Has anybody noticed that the National Museum of Ireland has been operating without a Board since the end of 2015? So too has the National Concert Hall and likewise the Heritage Council. Such delays in board appointments used to be attributed to the State’s mean attempts to save some pennies. But the arts boards are no longer costing the state any fees. Although fees to board members of most other semi-state organizations continue to be paid and average upwards of €5,000pa, the arts boards have been unremunerated since the crisis. Of course the interregnum in forming the new government has delayed appointments to all state bodies over the past two months but in the case of the NMI, more than half the board members retired as far back as last October. That’s a full seven months ago!

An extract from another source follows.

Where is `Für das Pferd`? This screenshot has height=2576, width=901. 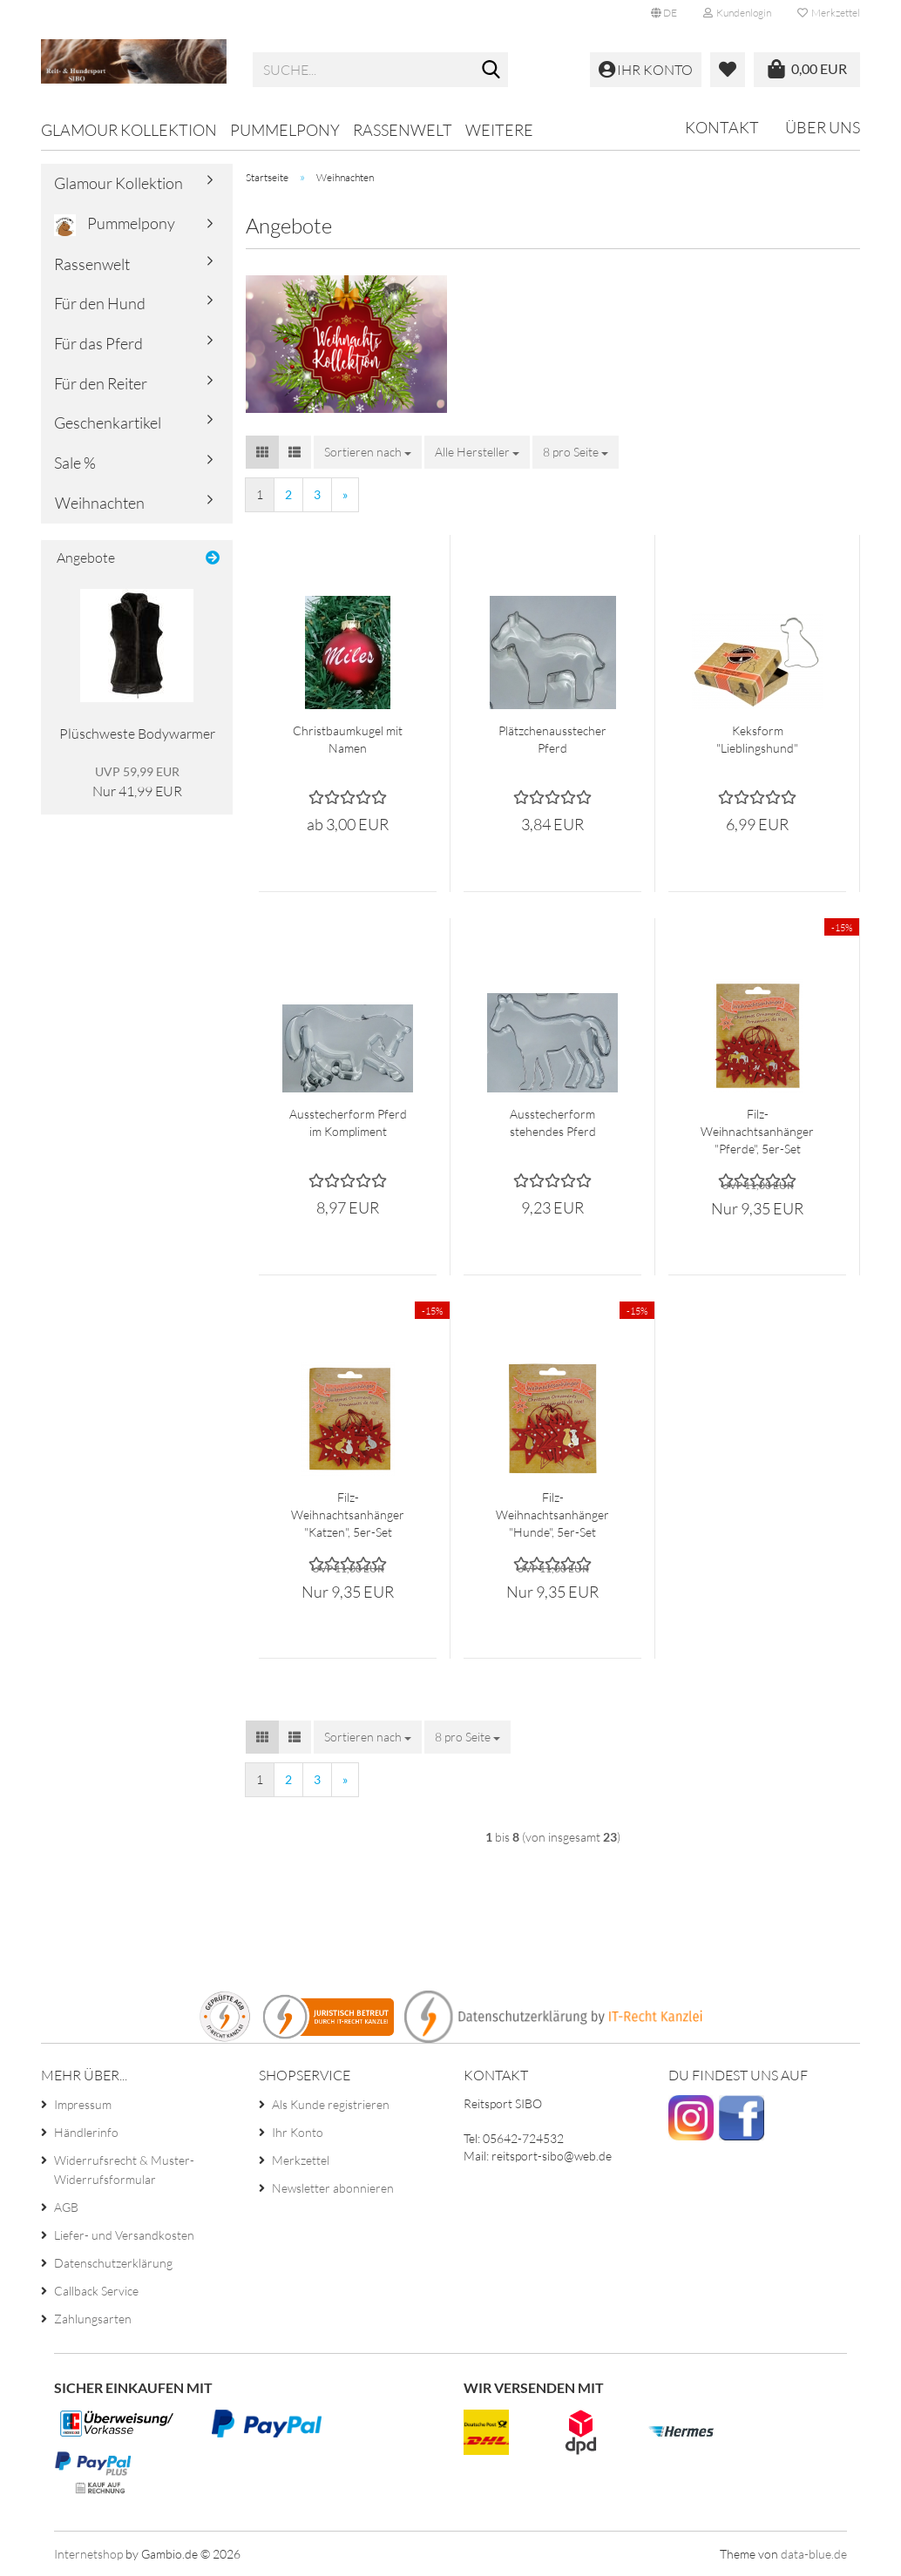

If there is any reason why members of arts boards should be discriminated against in the payment of fees compared to other state boards then it has never been enunciated by the Minister responsible. After all, the board members of the NCIs give the same time, presumably work just as hard and presumably have qualifications as impressive as members of other members of state boards. So one is left with the impression that the arts boards are considered by the government to be less important than the commercial boards: in fact the government couldn’t care less about them. The problem for the so-called arts community in Ireland is that there is no single organization committed to the promotion and welfare of their interests. Such organizations as there are, including the NCIs, are either totally dependent on the government or in hock to it to a greater or lesser extent. Certainly it is surprising that no voice has been raised in public against the long over-due appointments to the NCIs and to the elimination of board fees.

What the arts ‘sector’ really needs is a single body along the lines of the National Women’s Council of Ireland which has been so successful in its stated committment to ‘lobby decision makers’ and to promote their stated objective of equality for women. Until the arts sector gets a combined lobby together like the NWCI or IBEC or the IFA, it will go on supping out of the bottom of the barrel – and silently putting up with it.

John Mulcahy is the Editor of the Irish Arts Review.